Citation(s) from the GunPolicy.org literature library
Alpers, Philip and Conor Twyford. 2003 ‘Stockpiles and Trafficking in the Pacific - Trade Within The Region.’ Small Arms in the Pacific; Occasional Paper No. 8, p. 9. Geneva: Small Arms Survey, the Graduate Institute of International and Development Studies, Geneva. 31 March
Relevant contents
Trade Within The Region
While total export volumes may be small, Australia still plays an important supplier role for many Pacific states. In 2000, it was responsible for most recorded deliveries of arms and ammunition to Fiji, Papua New Guinea, and Vanuatu. New Zealand plays a much smaller role, but is still one of the main exporters of commercial arms and ammunition to Tonga and Vanuatu. (3)
Given their relative political and economic prominence, it might be expected that Australia and New Zealand would play a larger export role in the region. Broadly, though, their role is declining. In recent years, both countries have become increasingly wary of indirectly fuelling armed conflict on their own doorsteps, and consequently more cautious about granting export licences. (4)
Despite their own well-stocked official and private arsenals, both nations try, as states, to contribute more to arms control than to arms proliferation.
Sources cited:
3) Interview with Bob Lehmann, Australian Federal Police Liaison to the Vanuatu Police Force, Port Vila, 15 May 2002.

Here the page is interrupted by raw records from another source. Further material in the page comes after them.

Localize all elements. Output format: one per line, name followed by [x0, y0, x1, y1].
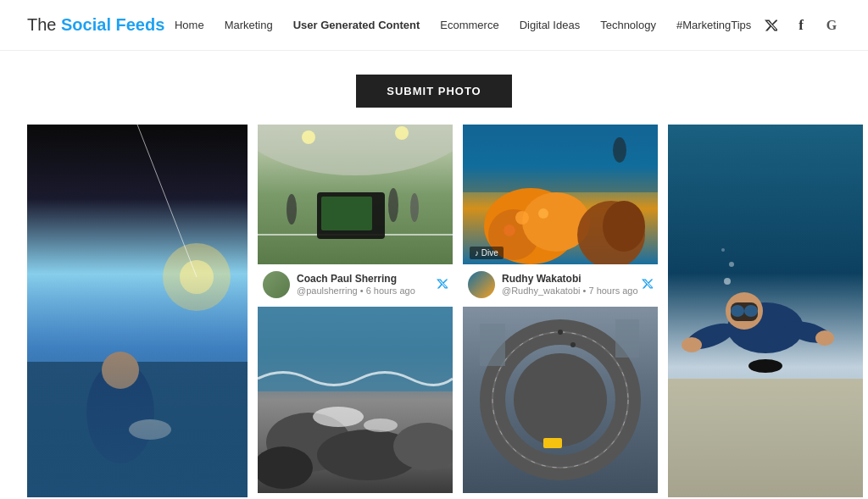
svg-point-46: [570, 342, 576, 347]
photo-card-coral: ♪ Dive Rudhy Wakatobi @Rudhy_wakatobi • …: [463, 125, 658, 307]
svg-point-28: [613, 137, 626, 163]
svg-point-1: [163, 243, 231, 311]
social-icons-group: f G: [761, 16, 841, 35]
photo-card-diver: islander89 @islander89_ • 11 hours ago: [668, 125, 863, 499]
svg-point-2: [180, 260, 214, 294]
logo-text-regular: The: [27, 15, 61, 34]
twitter-icon[interactable]: [761, 16, 780, 35]
svg-point-34: [504, 225, 515, 236]
photo-diver[interactable]: [668, 125, 863, 497]
watermark-dive: ♪ Dive: [470, 247, 504, 259]
svg-point-6: [102, 352, 139, 389]
nav-marketing-tips[interactable]: #MarketingTips: [676, 19, 751, 31]
nav-ecommerce[interactable]: Ecommerce: [440, 19, 498, 31]
site-logo[interactable]: The Social Feeds: [27, 15, 164, 35]
svg-rect-42: [543, 438, 562, 448]
svg-point-13: [287, 194, 297, 225]
card-info-aerial: Tweeting Photos @tweetingclicks • 14 hou…: [463, 493, 658, 499]
svg-point-53: [744, 305, 758, 317]
logo-text-bold: Social Feeds: [61, 15, 164, 34]
svg-point-17: [395, 126, 409, 140]
userhandle-coral: @Rudhy_wakatobi • 7 hours ago: [502, 286, 638, 297]
site-header: The Social Feeds Home Marketing User Gen…: [0, 0, 868, 51]
svg-point-7: [129, 419, 171, 440]
photo-card-rocks: Clarens austral: [258, 307, 453, 499]
svg-point-5: [86, 362, 154, 463]
svg-point-45: [558, 330, 563, 335]
column-3: ♪ Dive Rudhy Wakatobi @Rudhy_wakatobi • …: [463, 125, 658, 499]
user-info-sports: Coach Paul Sherring @paulsherring • 6 ho…: [263, 271, 415, 298]
photo-card-aerial: Tweeting Photos @tweetingclicks • 14 hou…: [463, 307, 658, 499]
svg-point-59: [724, 278, 731, 285]
svg-point-52: [731, 305, 744, 317]
google-icon[interactable]: G: [822, 16, 841, 35]
nav-home[interactable]: Home: [175, 19, 204, 31]
svg-point-25: [364, 419, 398, 432]
svg-point-14: [388, 188, 398, 222]
nav-ugc[interactable]: User Generated Content: [293, 19, 420, 31]
photo-card-fishing: Clarens austral: [27, 125, 248, 499]
svg-point-61: [721, 248, 725, 252]
photo-card-sports: Coach Paul Sherring @paulsherring • 6 ho…: [258, 125, 453, 307]
svg-point-60: [729, 262, 734, 267]
main-nav: Home Marketing User Generated Content Ec…: [175, 19, 751, 31]
svg-rect-48: [668, 379, 863, 497]
card-info-coral: Rudhy Wakatobi @Rudhy_wakatobi • 7 hours…: [463, 264, 658, 307]
svg-point-36: [603, 201, 645, 252]
svg-point-33: [538, 208, 548, 219]
column-4: islander89 @islander89_ • 11 hours ago: [668, 125, 863, 499]
svg-rect-12: [321, 197, 372, 230]
card-info-rocks: Clarens austral: [258, 493, 453, 499]
user-text-sports: Coach Paul Sherring @paulsherring • 6 ho…: [297, 273, 415, 297]
svg-point-16: [302, 130, 315, 144]
svg-point-57: [815, 330, 834, 346]
svg-rect-19: [258, 307, 453, 391]
username-sports: Coach Paul Sherring: [297, 273, 415, 286]
svg-rect-3: [27, 362, 248, 497]
avatar-coral: [468, 271, 495, 298]
svg-point-24: [313, 407, 364, 427]
avatar-sports: [263, 271, 290, 298]
svg-rect-0: [27, 125, 248, 497]
facebook-icon[interactable]: f: [792, 16, 810, 35]
username-coral: Rudhy Wakatobi: [502, 273, 638, 286]
photo-coral[interactable]: ♪ Dive: [463, 125, 658, 264]
photo-aerial[interactable]: [463, 307, 658, 493]
photo-rocks[interactable]: [258, 307, 453, 493]
svg-point-56: [682, 337, 702, 352]
svg-rect-27: [463, 125, 658, 192]
column-1: Clarens austral: [27, 125, 248, 499]
svg-point-15: [410, 193, 419, 222]
column-2: Coach Paul Sherring @paulsherring • 6 ho…: [258, 125, 453, 499]
nav-marketing[interactable]: Marketing: [225, 19, 273, 31]
photo-sports[interactable]: [258, 125, 453, 264]
user-text-coral: Rudhy Wakatobi @Rudhy_wakatobi • 7 hours…: [502, 273, 638, 297]
svg-rect-43: [480, 324, 505, 366]
photo-grid: Clarens austral: [0, 125, 868, 499]
svg-point-32: [515, 211, 529, 225]
user-info-coral: Rudhy Wakatobi @Rudhy_wakatobi • 7 hours…: [468, 271, 638, 298]
card-info-sports: Coach Paul Sherring @paulsherring • 6 ho…: [258, 264, 453, 307]
userhandle-sports: @paulsherring • 6 hours ago: [297, 286, 415, 297]
svg-rect-44: [615, 319, 639, 358]
photo-fishing[interactable]: [27, 125, 248, 497]
submit-photo-button[interactable]: SUBMIT PHOTO: [356, 75, 511, 108]
nav-digital-ideas[interactable]: Digital Ideas: [520, 19, 581, 31]
twitter-share-sports[interactable]: [436, 278, 448, 291]
svg-point-40: [514, 353, 607, 446]
twitter-share-coral[interactable]: [641, 278, 653, 291]
submit-area: SUBMIT PHOTO: [0, 51, 868, 125]
nav-technology[interactable]: Technology: [600, 19, 656, 31]
svg-point-58: [748, 359, 782, 373]
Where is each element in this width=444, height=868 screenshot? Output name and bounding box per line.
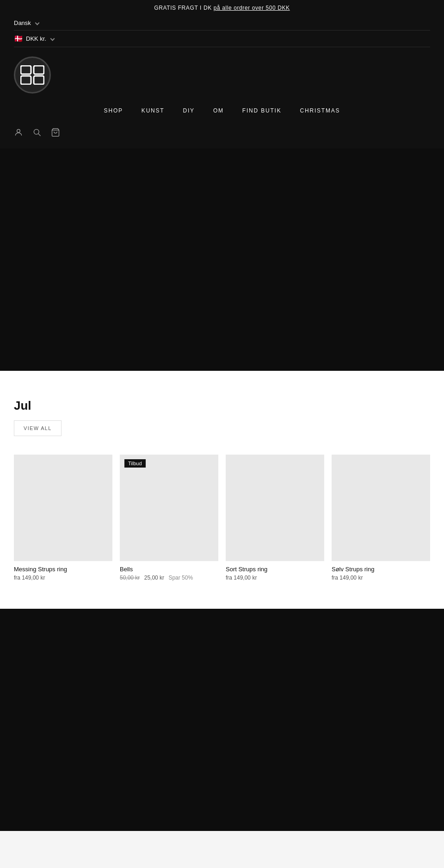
product-price-2: 50,00 kr 25,00 kr Spar 50% [120,575,218,581]
svg-line-6 [38,134,41,136]
hero-section [0,149,444,371]
currency-label: DKK kr. [26,35,46,42]
site-logo[interactable] [14,56,51,94]
svg-rect-2 [21,76,31,84]
jul-section: Jul VIEW ALL Messing Strups ring fra 149… [0,371,444,609]
product-price-1: fra 149,00 kr [14,575,112,581]
nav-om[interactable]: OM [213,107,224,114]
product-card-3[interactable]: Sort Strups ring fra 149,00 kr [226,455,324,581]
jul-title: Jul [14,399,430,413]
svg-rect-0 [21,66,31,74]
svg-point-4 [17,129,20,132]
icon-bar [14,123,430,149]
announcement-text: GRATIS FRAGT I DK [154,5,211,11]
account-button[interactable] [14,128,23,139]
nav-find-butik[interactable]: FIND BUTIK [242,107,282,114]
product-name-1: Messing Strups ring [14,566,112,573]
nav-christmas[interactable]: CHRISTMAS [300,107,340,114]
product-card-4[interactable]: Sølv Strups ring fra 149,00 kr [332,455,430,581]
cart-button[interactable] [51,128,60,139]
currency-selector[interactable]: 🇩🇰 DKK kr. [14,31,430,47]
product-price-4: fra 149,00 kr [332,575,430,581]
product-card-1[interactable]: Messing Strups ring fra 149,00 kr [14,455,112,581]
save-text-2: Spar 50% [168,575,193,581]
lang-label: Dansk [14,19,31,26]
product-image-3 [226,455,324,561]
product-grid: Messing Strups ring fra 149,00 kr Tilbud… [14,455,430,581]
product-card-2[interactable]: Tilbud Bells 50,00 kr 25,00 kr Spar 50% [120,455,218,581]
dark-section-2 [0,609,444,831]
product-name-2: Bells [120,566,218,573]
product-name-3: Sort Strups ring [226,566,324,573]
logo-wrapper [14,47,430,98]
language-selector[interactable]: Dansk [14,16,430,31]
site-header: Dansk 🇩🇰 DKK kr. SHOP KUNST DIY OM FIND … [0,16,444,149]
main-navigation: SHOP KUNST DIY OM FIND BUTIK CHRISTMAS [14,98,430,123]
lang-chevron-icon [35,21,39,25]
original-price-2: 50,00 kr [120,575,140,581]
announcement-link[interactable]: på alle ordrer over 500 DKK [214,5,290,11]
view-all-button[interactable]: VIEW ALL [14,420,62,436]
svg-rect-3 [34,76,44,84]
product-price-3: fra 149,00 kr [226,575,324,581]
currency-chevron-icon [50,37,55,41]
product-image-2: Tilbud [120,455,218,561]
sale-price-2: 25,00 kr [144,575,164,581]
svg-point-5 [34,129,39,134]
product-image-4 [332,455,430,561]
nav-kunst[interactable]: KUNST [142,107,165,114]
search-button[interactable] [32,128,42,139]
product-image-1 [14,455,112,561]
svg-rect-1 [34,66,44,74]
nav-shop[interactable]: SHOP [104,107,123,114]
flag-icon: 🇩🇰 [14,34,23,43]
product-name-4: Sølv Strups ring [332,566,430,573]
announcement-bar: GRATIS FRAGT I DK på alle ordrer over 50… [0,0,444,16]
about-section: Produkter, du kan elske længe Strups har… [0,831,444,868]
nav-diy[interactable]: DIY [183,107,195,114]
sale-badge: Tilbud [124,459,146,468]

4) In 2001, for instance, the NZ Ministry of Foreign Affairs declined an application from Auckland-based company Tropical Exports to export 65,000 rounds of .22 calibre ammunition, as well as a number of rifles and shotguns to a Vanuatu gun dealer, Port Vila Hardware, because of concerns that the ammunition might have been diverted to neighbouring Solomon Islands (Capie, 2003).